Pour le moment, le président Gravina et le chef de la délégation, Gianluigi Buffon, semblent décidés à ne rien changer dans l'immédiat. Le champion du Monde 2006 voudrait aller au moins jusqu'à la fin de la saison.
"Un record humiliant"
"Gravina ne démissionne pas, une fois de plus. Le Conseil fédéral a la mainmise sur la question, et c’est encore un désastre", écrit-on ainsi sur Tuttomercatoweb. D'autres comme Sport Mediaset parlent d'un "record humiliant" pour une nation comme l'Italie alors que Calciomercato affirme que cet échec n'arrive même pas pour les équipes de milieu de tableau.

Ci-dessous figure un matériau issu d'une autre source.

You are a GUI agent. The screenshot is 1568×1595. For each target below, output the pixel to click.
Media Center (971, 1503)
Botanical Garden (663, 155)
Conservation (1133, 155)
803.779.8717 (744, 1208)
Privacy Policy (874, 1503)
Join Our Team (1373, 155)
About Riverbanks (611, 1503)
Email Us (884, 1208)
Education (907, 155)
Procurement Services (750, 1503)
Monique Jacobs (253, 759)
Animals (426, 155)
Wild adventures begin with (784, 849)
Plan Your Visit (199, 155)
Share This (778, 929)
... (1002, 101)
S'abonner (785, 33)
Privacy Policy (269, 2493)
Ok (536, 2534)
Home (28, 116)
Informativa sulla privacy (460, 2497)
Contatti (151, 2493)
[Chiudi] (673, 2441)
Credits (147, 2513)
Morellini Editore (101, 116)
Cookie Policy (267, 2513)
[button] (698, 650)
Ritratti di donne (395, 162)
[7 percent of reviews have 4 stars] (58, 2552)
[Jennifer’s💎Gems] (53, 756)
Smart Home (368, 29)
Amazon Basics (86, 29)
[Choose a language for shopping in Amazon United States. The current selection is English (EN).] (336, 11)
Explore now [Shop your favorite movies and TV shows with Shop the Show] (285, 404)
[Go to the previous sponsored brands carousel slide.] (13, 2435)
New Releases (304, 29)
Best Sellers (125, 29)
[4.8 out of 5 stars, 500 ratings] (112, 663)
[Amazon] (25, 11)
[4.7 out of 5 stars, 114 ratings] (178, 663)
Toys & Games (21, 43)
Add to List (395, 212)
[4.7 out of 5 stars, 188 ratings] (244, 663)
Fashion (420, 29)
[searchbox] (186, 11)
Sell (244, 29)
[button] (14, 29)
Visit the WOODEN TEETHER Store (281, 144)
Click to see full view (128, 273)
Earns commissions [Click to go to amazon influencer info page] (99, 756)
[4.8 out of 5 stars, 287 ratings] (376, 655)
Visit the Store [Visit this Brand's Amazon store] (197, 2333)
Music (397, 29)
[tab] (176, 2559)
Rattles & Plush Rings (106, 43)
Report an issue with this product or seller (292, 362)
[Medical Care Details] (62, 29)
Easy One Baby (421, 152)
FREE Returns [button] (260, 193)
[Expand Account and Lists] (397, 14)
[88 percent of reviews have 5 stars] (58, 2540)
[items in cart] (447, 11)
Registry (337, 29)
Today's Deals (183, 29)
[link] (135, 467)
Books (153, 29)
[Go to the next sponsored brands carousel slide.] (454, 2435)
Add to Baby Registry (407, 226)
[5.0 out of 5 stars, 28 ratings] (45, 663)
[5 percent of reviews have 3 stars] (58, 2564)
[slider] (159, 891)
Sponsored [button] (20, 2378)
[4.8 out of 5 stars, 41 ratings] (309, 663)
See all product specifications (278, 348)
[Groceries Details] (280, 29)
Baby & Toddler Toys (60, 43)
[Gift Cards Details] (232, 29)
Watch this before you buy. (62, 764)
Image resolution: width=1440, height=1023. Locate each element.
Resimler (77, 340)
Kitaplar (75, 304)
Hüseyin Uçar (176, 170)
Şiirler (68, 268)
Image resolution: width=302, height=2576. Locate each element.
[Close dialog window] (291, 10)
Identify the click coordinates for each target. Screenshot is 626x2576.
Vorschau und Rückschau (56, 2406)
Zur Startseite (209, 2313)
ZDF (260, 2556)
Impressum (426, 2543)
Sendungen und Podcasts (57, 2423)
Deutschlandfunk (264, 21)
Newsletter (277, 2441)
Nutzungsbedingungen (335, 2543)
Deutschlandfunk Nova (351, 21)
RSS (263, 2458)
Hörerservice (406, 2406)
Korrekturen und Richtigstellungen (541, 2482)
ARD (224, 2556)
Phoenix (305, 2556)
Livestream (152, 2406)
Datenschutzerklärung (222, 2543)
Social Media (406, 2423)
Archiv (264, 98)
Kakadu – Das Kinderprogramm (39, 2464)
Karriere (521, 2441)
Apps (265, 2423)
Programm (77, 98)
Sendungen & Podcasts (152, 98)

Pour Tuttosport, c'est la résignation qui semble primer : "Le chapitre des échecs de l’Italie se rouvre. Ou, plus probablement, c’est un chapitre qui ne s’est jamais refermé. Un échec historique qui pèse encore plus lourd sur le football italien, qui, depuis plus d’une décennie et pour encore quatre ans, n’a rien eu à offrir et n’aura rien à offrir."
Championne d'Europe en 2021, l'Italie avait semblé prouver que la non-qualification pour la Coupe du Monde 2018 n'était qu'un accident de parcours. Au lieu de cela, l'échec a été confirmé en 2022 et donc en 2026.